Мне стало неловко перед шаманкой.
Ива внезапно остановилась.
— Ты должен принять Знак, Олесь, — громко и отчетливо сказала она.
— А? — поразился я. Витька и вовсе оторопел. — Почему?
— Потому что я знаю эту песню.
***
Пару секунд мы втроем переводили друг на друга взгляды.
Дождь почти совсем прекратился, но где-то на окраине полуразрушенного города ворчал гром.
Одежда на мне противно липла к телу, и легкий ветерок неприятно холодил кожу. Мне уже давно хотелось переодеться в сухое и развести костер.
И пожрать.
— Она тебя загипнотизировала! — сказал Витька Иве.
— Умбота невозможно загипнотизировать, — парировала та. — Эта песня, стилизованная под русские народные песнопения, когда-то была гимном одного из орденов русскоязычных программистов, сформированных после Третьей Мировой. Они верили в то, что никакое счастье недостижимо, учитывая абсолютное непостоянство реальности. Что счастья можно достичь, лишь приняв это непостоянство всей душой.
— Анатман? — фыркнул Витька. — Они че, индуистами были? Или буддистами?

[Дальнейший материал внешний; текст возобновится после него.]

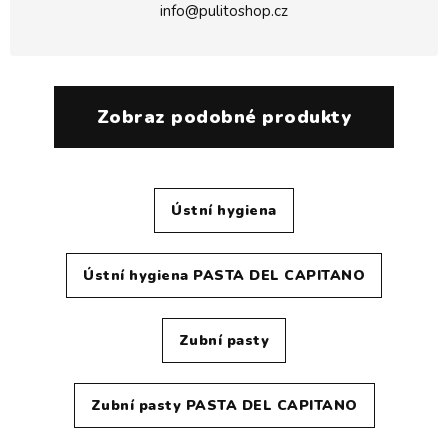
info@pulitoshop.cz
Zobraz podobné produkty
Ústní hygiena
Ústní hygiena PASTA DEL CAPITANO
Zubní pasty
Zubní pasty PASTA DEL CAPITANO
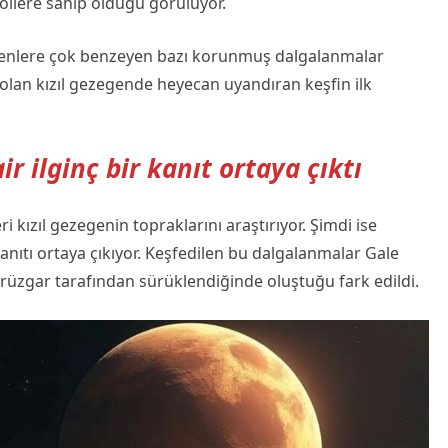
öllere sahip olduğu görülüyor.
ülenlere çok benzeyen bazı korunmuş dalgalanmalar
öl olan kızıl gezegende heyecan uyandıran keşfin ilk
r ilginç bir kanıt ortaya çıktı
i kızıl gezegenin topraklarını araştırıyor. Şimdi ise
anıtı ortaya çıkıyor. Keşfedilen bu dalgalanmalar Gale
rüzgar tarafından sürüklendiğinde oluştuğu fark edildi.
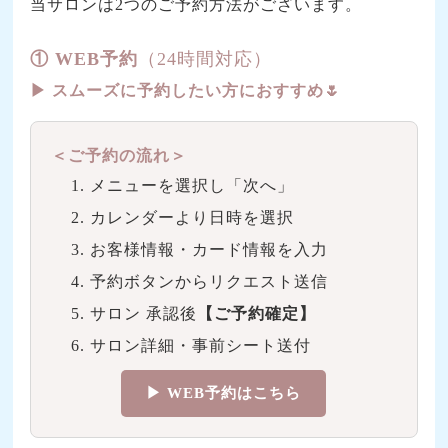
当サロンは2つのご予約方法がございます。
① WEB予約
（24時間対応）
▶︎ スムーズに予約したい方におすすめ🌷
＜ご予約の流れ＞
メニューを選択し「次へ」
カレンダーより日時を選択
お客様情報・カード情報を入力
予約ボタンからリクエスト送信
サロン 承認後
【ご予約確定】
サロン詳細・事前シート送付
▶︎ WEB予約はこちら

— Возможно. Не знаю. Постулат об иллюзорности мира, заявляемый дхармическими религиями, программистам всегда был ближе и понятней, чем утверждение абсолютного бытия со стороны монотеистических конфессий. Хотя страдательность мира из-за его непостоянства не чужда и авраамическим религиям. Неважно. Этот орден сделал первые шаги по разработке программ, которые позже вошли в Базовый Катехизис умботов.
— А попроще? — буркнул я.
Я и сам был программистом в Скучном мире и в теме кое-как шарил, но росские технологии — это вам не Скучный мир. Про Катехизис умботов я впервые слышал.

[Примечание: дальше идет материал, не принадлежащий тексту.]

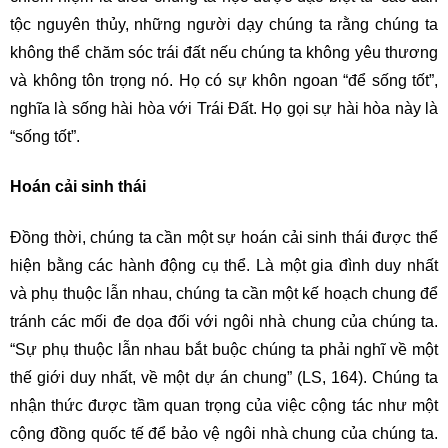
tộc nguyên thủy, những người dạy chúng ta rằng chúng ta
không thể chăm sóc trái đất nếu chúng ta không yêu thương
và không tôn trọng nó. Họ có sự khôn ngoan “để sống tốt”,
nghĩa là sống hài hòa với Trái Đất. Họ gọi sự hài hòa này là
“sống tốt”.
Hoán cải sinh thái
Đồng thời, chúng ta cần một sự hoán cải sinh thái được thể
hiện bằng các hành động cụ thể. Là một gia đình duy nhất
và phụ thuộc lẫn nhau, chúng ta cần một kế hoạch chung để
tránh các mối đe dọa đối với ngôi nhà chung của chúng ta.
“Sự phụ thuộc lẫn nhau bắt buộc chúng ta phải nghĩ về một
thế giới duy nhất, về một dự án chung” (LS, 164). Chúng ta
nhận thức được tầm quan trọng của việc cộng tác như một
cộng đồng quốc tế để bảo vệ ngôi nhà chung của chúng ta.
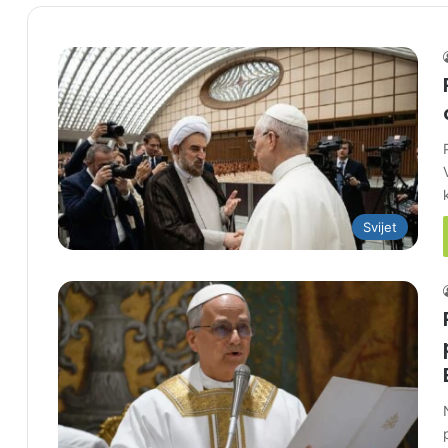
Svijet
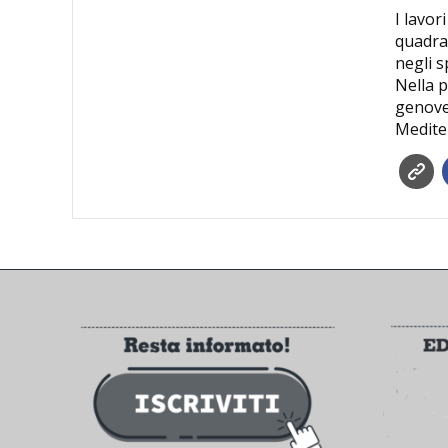
I lavo
quadran
negli s
Nella p
genoves
Medite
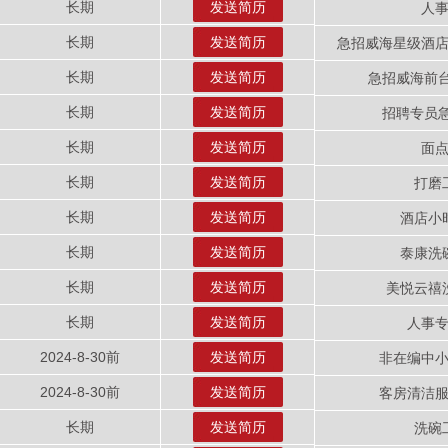
长期
发送简历
人
长期
发送简历
急招威海星级酒
长期
发送简历
急招威海前
长期
发送简历
招聘专员
长期
发送简历
面
长期
发送简历
打磨
长期
发送简历
酒店小
长期
发送简历
泰康洗
长期
发送简历
美悦云禧
长期
发送简历
人事
2024-8-30前
发送简历
非在编中
2024-8-30前
发送简历
客房清洁
长期
发送简历
洗碗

— Это защита от бунта машин, — пояснила Ива. — Умбот никогда не пойдет против всего человечества просто потому, что он решил истребить людей ради какой-то более высокой цели.
— Три закона робототехники?
— В принципе, да. Но гораздо-гораздо сложней. Умбот может стать практически человеком с широким спектром эмоций, отстаивать интересы какой-либо группы — например, Либерахьюмов, — но…
— …уничтожать всех человеков, этих кожаных мешков, не станет, — договорил я.
— Правильно. Эти программисты создали искусственную совесть.
— Ага. Дали Железному Дровосеку сердце. Такие ребята должны быть на Светлой стороне, да?
Я вернулся к шаманке, которая стояла с закрытыми глазами и напевала под нос уже без слов. Похоже, она не сомневалась, что я далеко не уйду, потому что не сделала ни одного шага в направлении своего драккара.
— Что это за песня?
— Древняя песня наших Прародителей.
Я обернулся к Иве.
— Их прародители — русскоязычные программисты, что ли? Ничего не понимаю… Почему вы запели именно эту песню? — обратился я к шаманке.
— Всегда ее пою, — сообщила та безмятежно, — когда дела не ладятся. Все ж непостоянно, чего переживать-то? Помню об этом, но все равно сердце не на месте бывает. А спою — и сразу легче.